O governo de Alberta propôs um referendo sobre a separação do Canadá, em meio a críticas sobre a forma e o alcance da consulta. A iniciativa foi anunciada pela primeira-ministra Danielle Smith em meio a tensões dentro do Partido Conservador Unido (UCP), que domina a província.
O objetivo, segundo a liderança, é testar o apoio público à secessão. A pergunta apresentada pela administração Alberta questiona se a província deve permanecer no Canadá ou acionar o processo constitucional para realizar um referendo vinculante sobre a separação. A redação gerou confusão entre juristas e analistas.
O anúncio vem em meio a debates sobre a viabilidade de independência, e com a lembrança de episódios históricos na região. Analistas compararam o movimento com a saída do Reino Unido da União Europeia, citando criticamente a forma como a questão foi apresentada.
A reação regional tem sido mista. Autoridades locais, como o prefeito de Edmonton, expressaram críticas ao lance político, classificando-o como potencialmente prejudicial à governabilidade. Parlamentares federais da oposição também questionaram a utilidade de um plebiscito não vinculante.
Do lado separatista, há apoio entre parte de militantes, que veem o referendo como passo para maior autonomia. Contudo, o episódio é visto com ceticismo por setores moderados, que temem falta de clareza sobre consequências legais, econômicas e institucionais.
Internamente, a UCP enfrenta uma crise de coesão. Um comitê do governo tentou avançar a decisão sobre a pergunta, mas ficou impedido após um vazamento não programado de informações à imprensa. A controvérsia alimenta especulações sobre a estabilidade política na província.
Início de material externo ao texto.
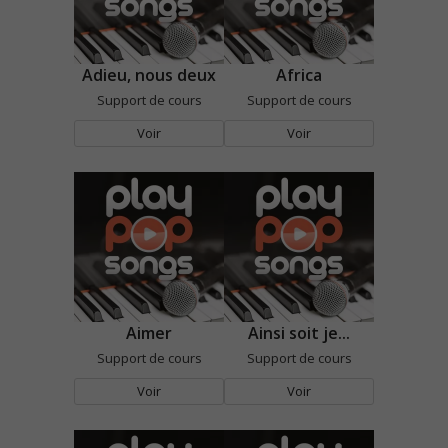
Adieu, nous deux
Africa
Support de cours
Support de cours
Voir
Voir
Aimer
Ainsi soit je...
Support de cours
Support de cours
Voir
Voir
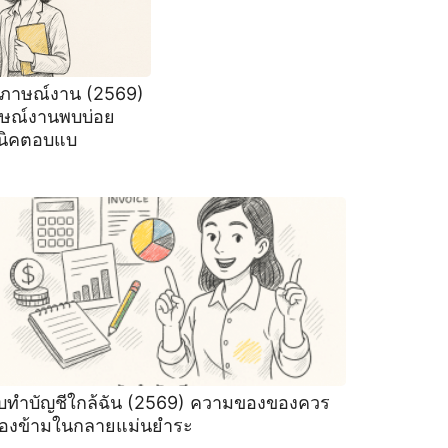
ภาษณ์งาน (2569)
ษณ์งานพบบ่อย
นิคตอบแบ
ับทําบัญชีใกล้ฉัน (2569) ความของของควร
องข้ามในกลายแม่นยำระ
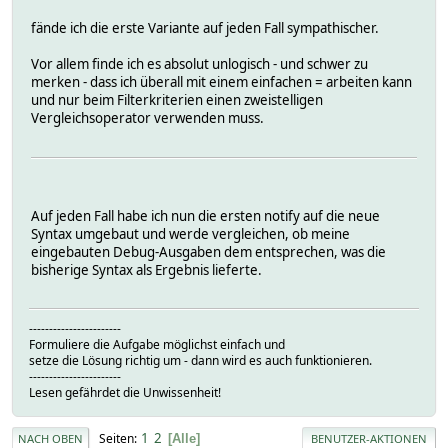
fände ich die erste Variante auf jeden Fall sympathischer.
Vor allem finde ich es absolut unlogisch - und schwer zu
merken - dass ich überall mit einem einfachen = arbeiten kann
und nur beim Filterkriterien einen zweistelligen
Vergleichsoperator verwenden muss.
Auf jeden Fall habe ich nun die ersten notify auf die neue
Syntax umgebaut und werde vergleichen, ob meine
eingebauten Debug-Ausgaben dem entsprechen, was die
bisherige Syntax als Ergebnis lieferte.
-----------------------
Formuliere die Aufgabe möglichst einfach und
setze die Lösung richtig um - dann wird es auch funktionieren.
-----------------------
Lesen gefährdet die Unwissenheit!
1
2
Seiten
Alle
NACH OBEN
BENUTZER-AKTIONEN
Em anos recentes, militantes reuniram centenas de milhares de assinaturas para apoiar o plebiscito, mas o movimento viu questões legais e uma violação de dados eleitorais abalar a credibilidade. Investigadores e autoridades eletrônicas investigam a origem do vazamento e o impacto na consulta.
Especialistas destacam que, mesmo com apoio de parte da população, o plebiscito não vinculante não revela um caminho claro para a renegociação com o governo federal. Comentários de acadêmicos avaliam o risco de erosão institucional e de polarização pública.
Pesquisas indicam que a maioria dos residentes de Alberta não se mostra favorável à secessão. Grupos políticos nacionais também acompanham o desenrolar, com veículos e lideranças políticas reafirmando compromissos com a integridade constitucional do país.
O governo de Alberta não detalhou planos para o que ocorreria no caso de uma vitória favorável à separação ou como seriam negociadas as etapas seguintes junto ao governo federal. A situação permanece em desenvolvimento, com desdobramentos esperados nos próximos dias.